LISTED RECORDS Block Start

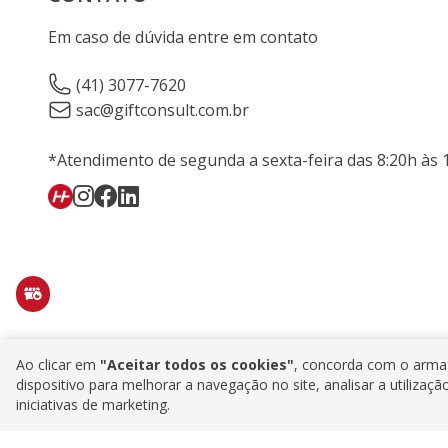
Em caso de dúvida entre em contato
(41) 3077-7620
sac@giftconsult.com.br
*Atendimento de segunda a sexta-feira das 8:20h às 
Ao clicar em
"Aceitar todos os cookies"
, concorda com o arma
dispositivo para melhorar a navegação no site, analisar a utilizaçã
iniciativas de marketing.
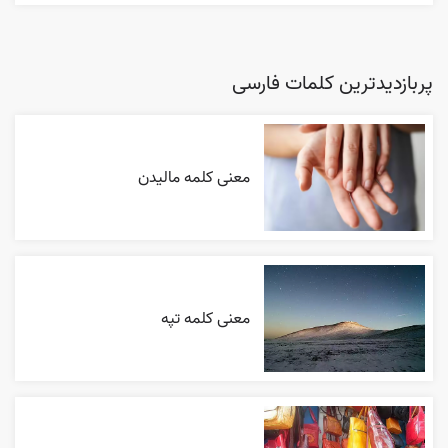
پربازدیدترین کلمات فارسی
معنی کلمه مالیدن
معنی کلمه تپه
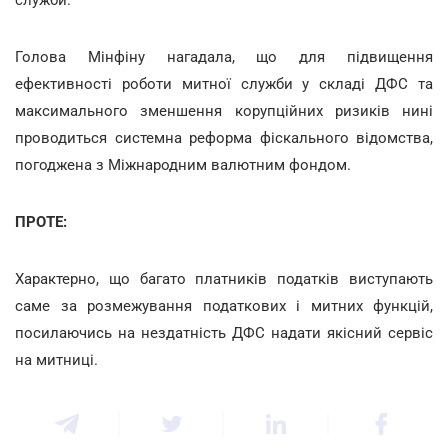
Голова Мінфіну нагадала, що для підвищення
ефективності роботи митної служби у складі ДФС та
максимального зменшення корупційних ризиків нині
проводиться системна реформа фіскального відомства,
погоджена з Міжнародним валютним фондом.
ПРОТЕ:
Характерно, що багато платників податків виступають
саме за розмежування податкових і митних функцій,
посилаючись на нездатність ДФС надати якісний сервіс
на митниці.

LISTED RECORDS Block End

EXERCISE OBJECTIVE |
Restate, word for word, all of the material above, leaving out the images.

RESULT OF THIS EXERCISE |
Em caso de dúvida entre em contato
(41) 3077-7620
sac@giftconsult.com.br
*Atendimento de segunda a sexta-feira das 8:20h às 
Ao clicar em
"Aceitar todos os cookies"
, concorda com o arma
dispositivo para melhorar a navegação no site, analisar a utilizaçã
iniciativas de marketing.
پربازدیدترین کلمات فارسی
معنی کلمه مالیدن
معنی کلمه تپه
Голова Мінфіну нагадала, що для підвищення
ефективності роботи митної служби у складі ДФС та
максимального зменшення корупційних ризиків нині
проводиться системна реформа фіскального відомства,
погоджена з Міжнародним валютним фондом.
ПРОТЕ:
Характерно, що багато платників податків виступають
саме за розмежування податкових і митних функцій,
посилаючись на нездатність ДФС надати якісний сервіс
на митниці.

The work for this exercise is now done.